Doch liest man „Last & Lost“, den von Katharina Raabe und Monika Sznajderman herausgegebenen „Atlas des verschwindenden Europas“, bekommt man wirklich den Eindruck, dass es sie überall in Europa verstärkt gibt, die aufgegebenen Orte und Räume, das wasteland: Ruinen der modernen Zivilisation, ob Industriebrachen oder stillgelegte Bahnhöfe, ob seit jeher vergessene Gegenden an den Rändern Westeuropas oder durch Krieg und Vertreibung verwüstete einstige Großzentren in Mittel- und Osteuropa.

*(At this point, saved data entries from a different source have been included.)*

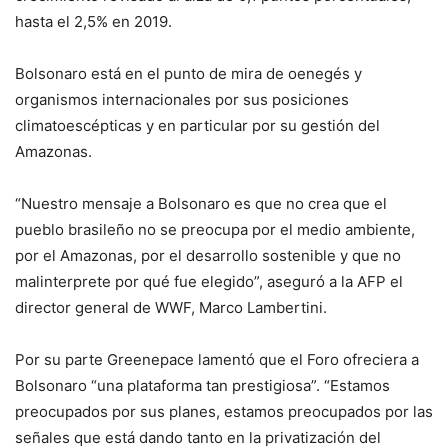
hasta el 2,5% en 2019.
Bolsonaro está en el punto de mira de oenegés y
organismos internacionales por sus posiciones
climatoescépticas y en particular por su gestión del
Amazonas.
“Nuestro mensaje a Bolsonaro es que no crea que el
pueblo brasileño no se preocupa por el medio ambiente,
por el Amazonas, por el desarrollo sostenible y que no
malinterprete por qué fue elegido”, aseguró a la AFP el
director general de WWF, Marco Lambertini.
Por su parte Greenepace lamentó que el Foro ofreciera a
Bolsonaro “una plataforma tan prestigiosa”. “Estamos
preocupados por sus planes, estamos preocupados por las
señales que está dando tanto en la privatización del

Raabe, Lektorin für osteuropäische Literatur beim Suhrkamp Verlag, und Sznajderman, Ehefrau von Stasiuk und mit diesem zusammen Leiterin des südpolnischen Czarne-Verlags, haben fünfzehn Autoren und Autorinnen überall aus Europa nach ihren verlorenen Orten gefragt und sie gebeten, diese subjektiv zu beschreiben, in Form von Essays, literarischen Reportagen oder Geschichten. Der litauische Schriftsteller Marius Ivăskevičius schreibt über den legendären Bahnhof Wershbolowo, an dem Russland endete und Deutschland/der Westen begann, Juri Andruchowytsch besucht eine transkarpatische Holzfällerstadt, Lídia Jorge ist in Portugal unterwegs oder Karl-Markus Gauß in Österreich, wo er das Waldviertel besucht hat, eine von den Nazis zugunsten ihrer militärischen Truppenausbildung entvölkerte Region, die nun auch das österreichische Militär als TÜPL benutzt, als Truppenübungsplatz (der im Lauf der Zeit zu einer Naturschutzzone mit einer einzigartigen Artenvielfalt wurde).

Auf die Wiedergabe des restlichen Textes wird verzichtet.